781
Views
1
CrossRef citations to date
0
Altmetric
Mitogenome Announcement

The complete plastid genomes of four species from Brassicales

, &
Pages 124-125 | Received 13 Sep 2018, Accepted 20 Sep 2018, Published online: 28 Nov 2018

Abstract

Brassicales is a diverse angiosperm order with about 4700 recognized species. Here, we assembled and described the complete plastid genomes from four species of Brassicales: Capparis urophylla F.Chun (Capparaceae), Carica papaya L. (Caricaceae), Cleome rutidosperma DC. (Cleomaceae), and Moringa oleifera Lam. (Moringaceae), including two plastid genomes newly assembled for two families (Capparaceae and Moringaceae). The four plastid genomes are 159,680 base pairs on average in length and encode 78 protein-coding genes. The genomes each contain a typical structure of a large single-copy (LSC) region and a small single-copy (SSC) region separated by two inverted repeat (IR) regions.
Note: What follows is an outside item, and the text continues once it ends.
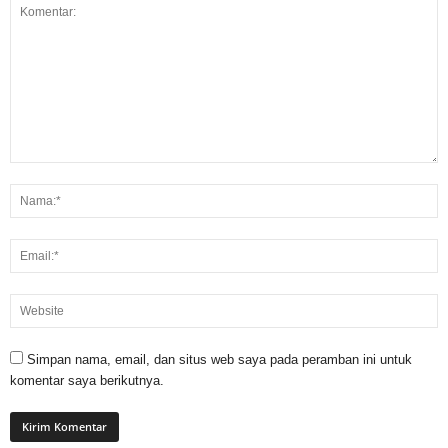
Simpan nama, email, dan situs web saya pada peramban ini untuk
komentar saya berikutnya.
We performed the maximum-likelihood (ML) phylogenetic analysis using three different data sets of 66 protein-coding genes (ntAll, ntNo3rd and AA). Our phylogenetic results from different dataset are congruent, and are consistent with previous phylogenetic studies of Brassciales.

Brassicales, an order of flowering plants that contains ∼4700 species (Kiefer et al. Citation2014; Cardinal‐McTeague et al. Citation2016), is a monophyletic group consisting 17 families including several model families, such as Brassicaceae, for development and evolutionary biological studies (Soltis et al. Citation2011; Chase et al. Citation2016). Brassicales are known for their rich diversities in morphology, physiology, development, and chemical traits (Koenig and Weigel Citation2015). Here, we reported the complete plastid genomes of four Brassicales species that were assembled using the Next-Generation Sequencing approach with BGISEQ-500 (BGI, Shenzhen) paired-end reads.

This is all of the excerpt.